On Image Dimensions

Most of the Machine Learning applications built with image data in mind expect a consistent, often square, image resolution on all of the observations you pipe in.

This means that one must consider:

  • Oblong, non-square images
  • Images of different sizes

For purposes of demonstration, let’s consider three images that were deliberately rectangular and of mismatched sizes (here, stacked together)

_images/_stacked.png

Resolving Rectangles

Before we do any image rescaling, we first ensure that all of our data is a square. We do this by padding our images with (R, G, B) = (0, 0, 0) black, anchoring the image in the top-left.

I like how paint.net illustrates this.

_images/anchor.png

This will give an image like the following

_images/bug_fixing_square.jpg

Resolving Image Sizes

We coded up two approaches for handing differences in image resolutions, flexible to your use case.

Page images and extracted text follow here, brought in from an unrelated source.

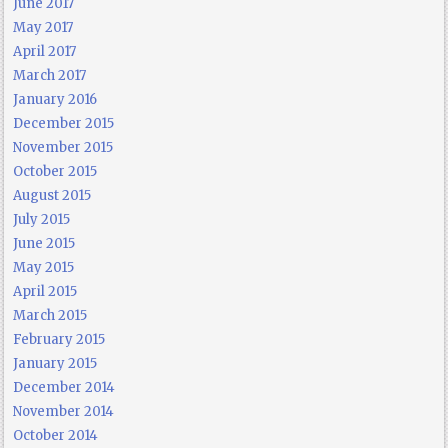
June 2017
May 2017
April 2017
March 2017
January 2016
December 2015
November 2015
October 2015
August 2015
July 2015
June 2015
May 2015
April 2015
March 2015
February 2015
January 2015
December 2014
November 2014
October 2014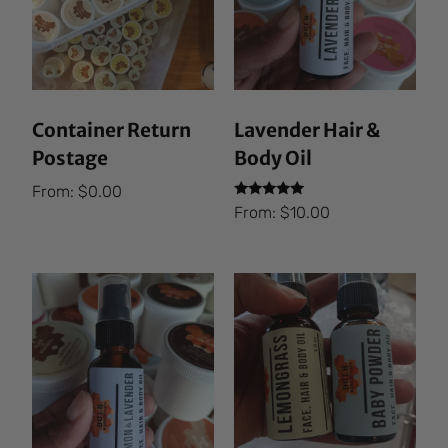
Container Return
Lavender Hair &
Postage
Body Oil
From:
$
0.00
Rated
From:
$
10.00
5.00
out of 5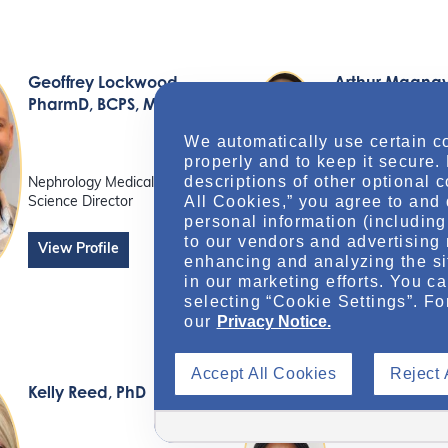
Geoffrey Lockwood
,
Arthur Magna
PharmD, BCPS, MBA
We automatically use certain c
properly and to keep it secure.
Sr Nephrology Me
Science Liaison
descriptions of other optional 
Nephrology Medical
All Cookies,” you agree to and 
Science Director
personal information (including 
View Profile
to our vendors and advertising 
View Profile
enhancing and analyzing the si
in our marketing efforts. You c
selecting “Cookie Settings”. Fo
our
Privacy Notice.
Accept All Cookies
Reject 
Kelly Reed
, PhD
Bolanle Soyo
PharmD, BCAC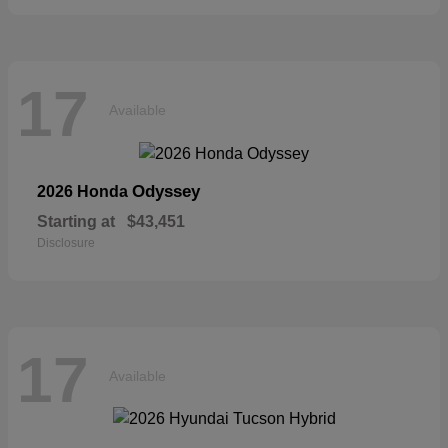
17
Available
Odyssey
2026 Honda
Starting at
$43,451
Disclosure
17
Available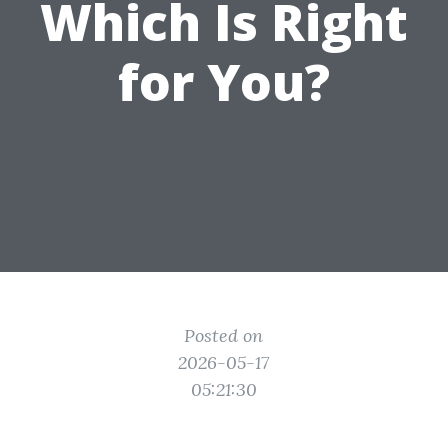
Which Is Right
for You?
Posted on
2026-05-17
05:21:30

Both of which correspond to the --consider_size, -c argument you specify when running kneejerk transfer at the command line.

Setting consider_size=False, the default

If you want the size/resolution of your input images to have no bearing on the results of your algorithm/analysis, use this argument.

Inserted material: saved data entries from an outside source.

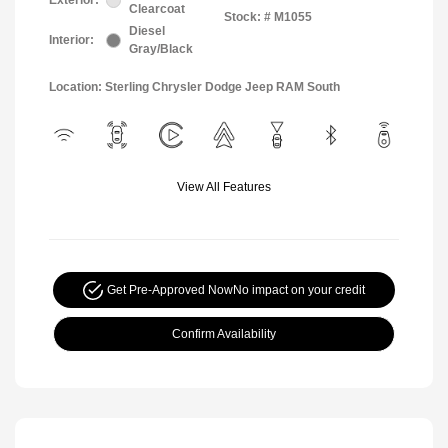
Exterior:
Clearcoat
Stock: #
M1055
Diesel
Interior:
Gray/Black
Location: Sterling Chrysler Dodge Jeep RAM South
View All Features
Get Pre-Approved Now
No impact on your credit
Confirm Availability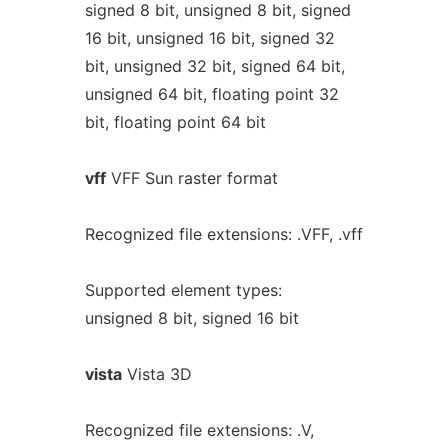
signed 8 bit, unsigned 8 bit, signed
16 bit, unsigned 16 bit, signed 32
bit, unsigned 32 bit, signed 64 bit,
unsigned 64 bit, floating point 32
bit, floating point 64 bit
vff
VFF Sun raster format
Recognized file extensions: .VFF, .vff
Supported element types:
unsigned 8 bit, signed 16 bit
vista
Vista 3D
Recognized file extensions: .V,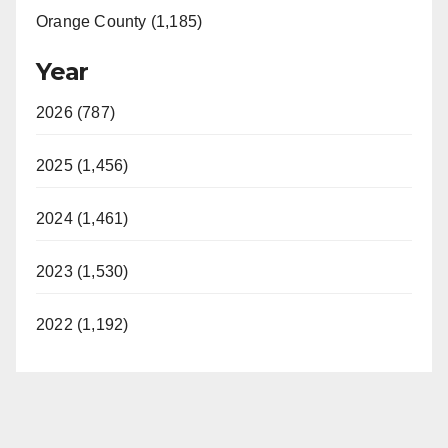
Orange County (1,185)
Year
2026 (787)
2025 (1,456)
2024 (1,461)
2023 (1,530)
2022 (1,192)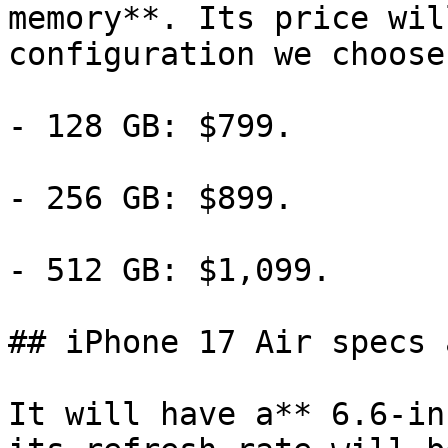
memory**. Its price wil
configuration we choose:
- 128 GB: $799.

- 256 GB: $899.

- 512 GB: $1,099.

## iPhone 17 Air specs 
It will have a** 6.6-in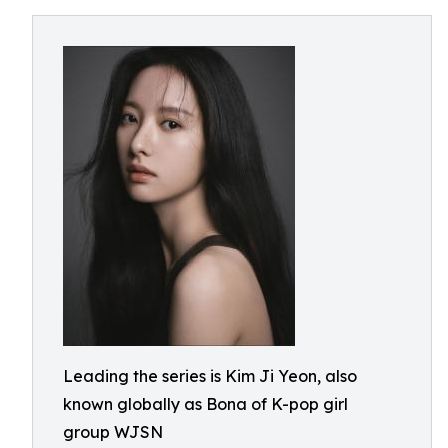
Leading the series is Kim Ji Yeon, also
known globally as Bona of K-pop girl
group WJSN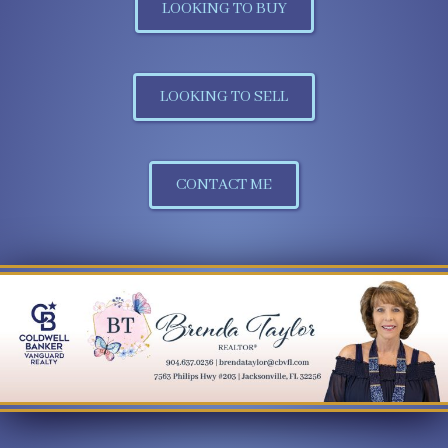
LOOKING TO BUY
LOOKING TO SELL
CONTACT ME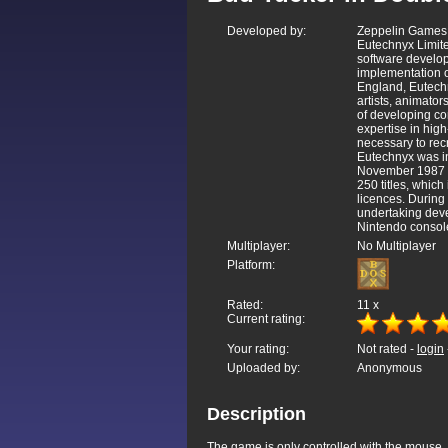
Developed by:
Zeppelin Games 
Eutechnyx Limite
software develop
implementation o
England, Eutech
artists, animato
of developing c
expertise in hig
necessary to rec
Eutechnyx was i
November 1987 a
250 titles, whic
licences. Durin
undertaking dev
Nintendo console
Multiplayer:
No Multiplayer
Platform:
Rated:
11
x
Current rating:
Your rating:
Not rated -
login
Uploaded by:
Anonymous
Description
The game is only controlled with the mouse, a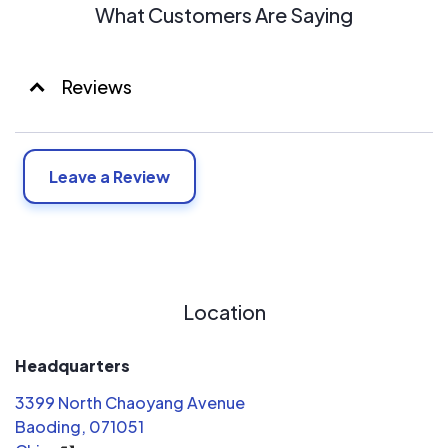
What Customers Are Saying
Reviews
Leave a Review
Location
Headquarters
3399 North Chaoyang Avenue
Baoding, 071051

After padding each image to a square, it will either up or downscale each image to the same uniform size. (See Rescaling Images for more on this.)

Your resulting images will look like this, layered for comparison.

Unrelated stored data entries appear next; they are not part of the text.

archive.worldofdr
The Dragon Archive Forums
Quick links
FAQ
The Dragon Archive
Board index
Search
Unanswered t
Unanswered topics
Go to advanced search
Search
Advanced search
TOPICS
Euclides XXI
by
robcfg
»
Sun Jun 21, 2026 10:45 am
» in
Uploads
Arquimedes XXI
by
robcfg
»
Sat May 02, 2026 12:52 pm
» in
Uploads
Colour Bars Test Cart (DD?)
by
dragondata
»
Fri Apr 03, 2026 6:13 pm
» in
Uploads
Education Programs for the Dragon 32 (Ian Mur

_images/_stacked_downscaled.png

Setting consider_size=True

Alternatively, maybe the size of your image is of some importance. Setting this argument to True will parse through your input directory to find the largest height/width dimension, and then pad every single image with black until it achieves that resolution.

Again, we’ll layer the resulting images for comparison.

_images/_stacked_expanded.png

Rescaling Images

Finally, regardless of which image-size-mismatch scheme you elect to use, the final step of the internal transfer() method handles for you is rescaling each image to some predetermined n X n size, that we call --rescale_len. The default is 200.

This is commonplace, especially for large images/datasets, as it lowers the memory strain needed to run through your algorithms.